According to the newspaper O Globo, the purchase of Atlantic was the largest private company acquisition in the country's history. Ipiranga acquired 11 am/pm franchise locations. In the following year, the company launched Jet Oil, an automotive and oil change service franchise.

Ipiranga’s Londrina facility earned its ISO 14001 — Environmental Management System certification in 1998. Ipiranga was the first fuel distribution company in Latin America to earn the certification. In 2006, Ipiranga started to offer biodiesel in its stations.

===Ipiranga===
In March 2007, Group Ipiranga was acquired by three companies: Ultra, Petrobras and Braskem. Ultra acquired the Ipiranga brand, its management team and its gas distribution chain in the South and Southeast regions of Brazil. The industrial operations and the rest of the fuel distribution network were transferred to Petrobras and Braskem. The acquisition made Ultra the second-largest gas distribution company in Brazil.

That same year, Ipiranga Zero Carbon Card was launched. A portion of all gas purchases on the credit card went to carbon neutrality programs, such as planting trees.

In 2008, Ultra bought Texaco's fuel distribution chain in Brazil. By then, Texaco had 1986 gas stations in the country. Ipiranga’s presence in Brazil expanded to the Central-West, North and Northeast regions, thus covering all the states of the country. As part of the acquisition, the gas stations were entitled to keep using the Texaco brand for five years; after that they would be converted into Ipiranga's brand. The acquisition brought Ultra's share of the Brazilian fuel distribution business to 23 percent. Also in 2008, Ipiranga launched Jet Oil Motos, a specialized franchise in oil change services for motorcycles.

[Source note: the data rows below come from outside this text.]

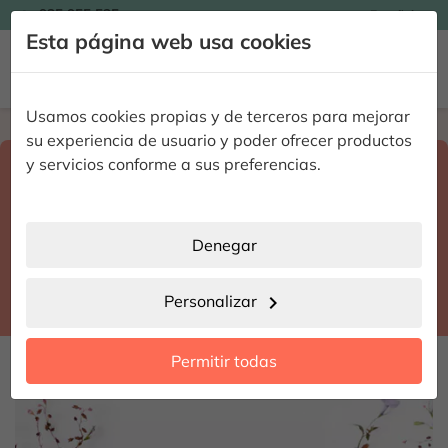

935 955 525
Español

Esta página web usa cookies


Usamos cookies propias y de terceros para mejorar
Home
Enviar flores a domicilio
Madrid
su experiencia de usuario y poder ofrecer productos
Selecciona destino y fecha de entrega
y servicios conforme a sus preferencias.
search
Madrid
place
Denegar
Madrid
location_city
Personalizar
chevron_right
date_range
Permitir todas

Ipiranga opened the first eco-efficient station in Brazil, in Porto Alegre (Rio Grande do Sul), in 2009. The station was designed to increase the effectiveness of energy management, water, waste and materials.

In October 2010, Ultra acquired Distribuidora Nacional de Petróleo (DNP), expanding the volume of Ipiranga by 40% in the northern states of Amazonas, Rondônia, Roraima, Acre, Pará and Mato Grosso. The following year, Ipiranga launched a project to collect batteries and cell phones in approximately 30 Jet Oil stations in the city of Rio de Janeiro.

In November 2012, Ipiranga partnered with Odebrecht TransPort to create ConectCar, a company engaged in the electronic payment of tolls, parking and fuel. ConectCar began operations in April 2013 in São Paulo.

In 2014, Ipiranga was named best wholesale company by "Melhores e Maiores" of Exame magazine for the fourth consecutive year. That same year, am/pm, a franchise owned by Ipiranga, was voted the 11th-most-profitable franchise in Brazil by Exame magazine.

== Sponsorships ==
Ipiranga is the main sponsor of A.Mattheis Motorsport in the Stock Car Pro Series.